• **What you should do**:
Within these records, how many lines hold "based"? Give the number alone.

Saved data entries
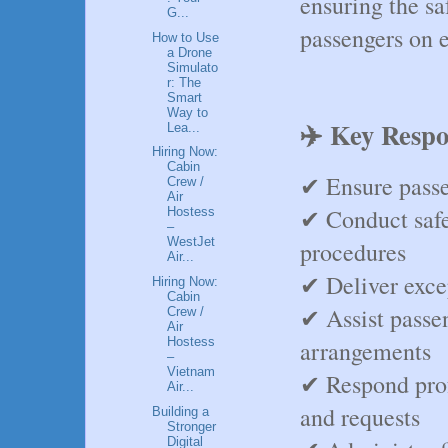
ensuring the sa
G...
passengers on e
How to Use
a Drone
Simulato
r: The
Smart
Way to
✈️ Key Respon
Lea...
Hiring Now:
Cabin
✔ Ensure passen
Crew /
Air
✔ Conduct safe
Hostess
–
WestJet
procedures
Air...
✔ Deliver exce
Hiring Now:
Cabin
✔ Assist passen
Crew /
Air
Hostess
arrangements
–
Vietnam
✔ Respond prof
Air...
and requests
Building a
Stronger
Digital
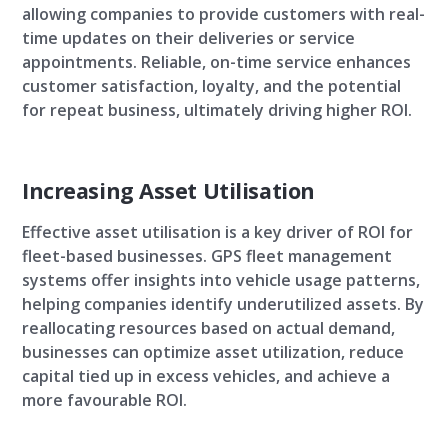
allowing companies to provide customers with real-
time updates on their deliveries or service
appointments. Reliable, on-time service enhances
customer satisfaction, loyalty, and the potential
for repeat business, ultimately driving higher ROI.
Increasing Asset Utilisation
Effective asset utilisation is a key driver of ROI for
fleet-based businesses. GPS fleet management
systems offer insights into vehicle usage patterns,
helping companies identify underutilized assets. By
reallocating resources based on actual demand,
businesses can optimize asset utilization, reduce
capital tied up in excess vehicles, and achieve a
more favourable ROI.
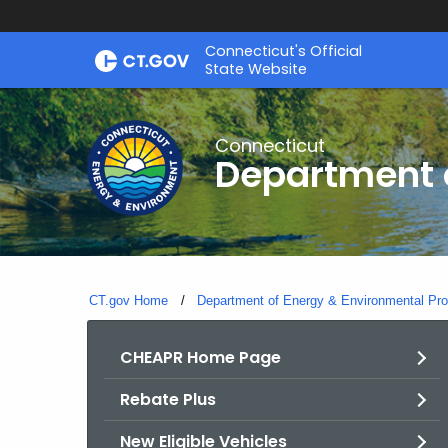
Skip
Connecticut's Official
to
State Website
Content
Connecticut
Department o
CT.gov Home
Department of Energy & Environmental Pro
CHEAPR Home Page
Rebate Plus
New Eligible Vehicles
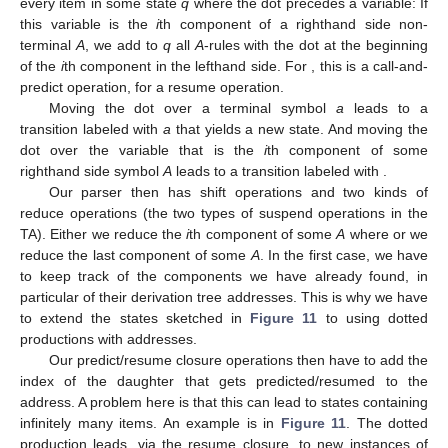
Figure 11.
Sample LR states for the TA in
Figure 6
.
As in the CFG case, we start with a state for the start
symbol
S
and, in this state, add all predictions of
S
-rules with the
dot at the left of the lefthand side component. Furthermore, for
every item in some state
q
where the dot precedes a variable: If
this variable is the
i
th component of a righthand side non-
terminal
A
, we add to
q
all
A
-rules with the dot at the beginning
of the
i
th component in the lefthand side. For
, this is a call-and-
predict operation, for
a resume operation.
Moving the dot over a terminal symbol
a
leads to a
transition labeled with
a
that yields a new state. And moving the
dot over the variable that is the
i
th component of some
righthand side symbol
A
leads to a transition labeled with
.
Our parser then has shift operations and two kinds of
reduce operations (the two types of suspend operations in the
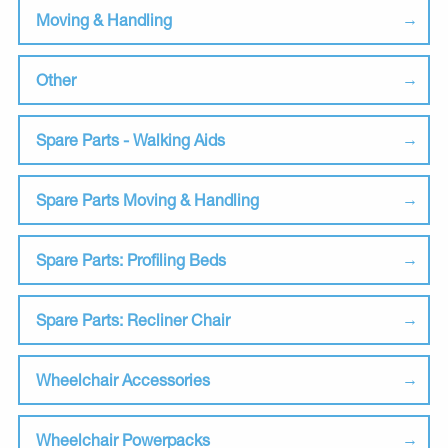
Moving & Handling
Other
Spare Parts - Walking Aids
Spare Parts Moving & Handling
Spare Parts: Profiling Beds
Spare Parts: Recliner Chair
Wheelchair Accessories
Wheelchair Powerpacks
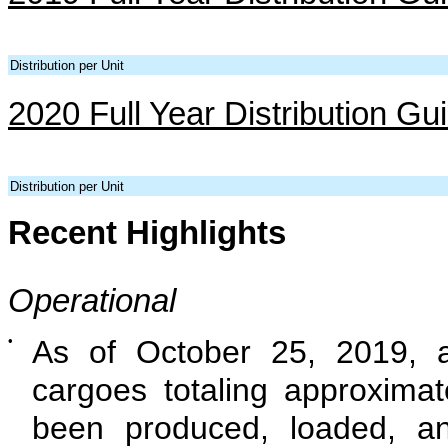
Distribution per Unit
2020 Full Year Distribution Gu
Distribution per Unit
Recent Highlights
Operational
•
As of October 25, 2019, 
cargoes totaling approxima
been produced, loaded, a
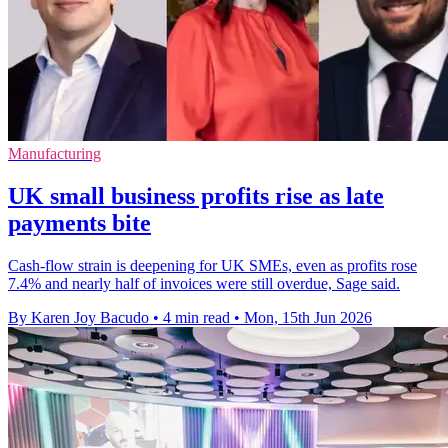
Manufacturing
UK small business profits rise as late
payments bite
Cash-flow strain is deepening for UK SMEs, even as profits rose
7.4% and nearly half of invoices were still overdue, Sage said.
By Karen Joy Bacudo
•
4 min read
•
Mon, 15th Jun 2026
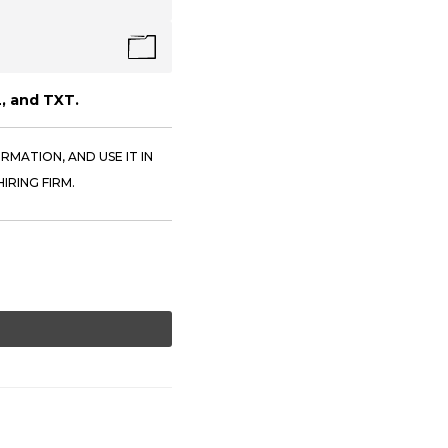
, and TXT.
RMATION, AND USE IT IN
IRING FIRM.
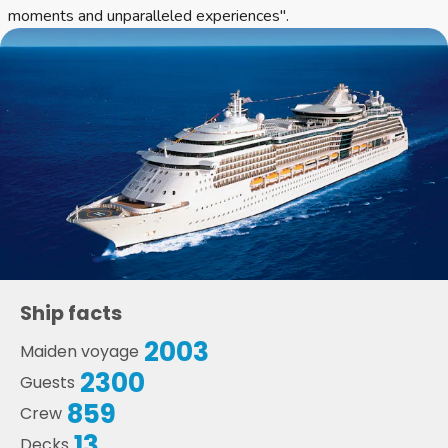
moments and unparalleled experiences".
Ship facts
2003
Maiden voyage
2300
Guests
859
Crew
13
Decks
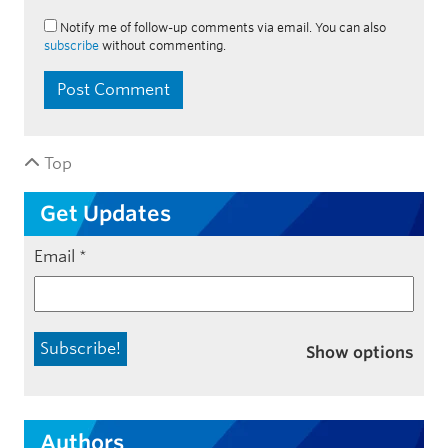
Notify me of follow-up comments via email. You can also
subscribe
without commenting.
Top
Get Updates
Email
*
Show options
Authors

• **Task result**:
2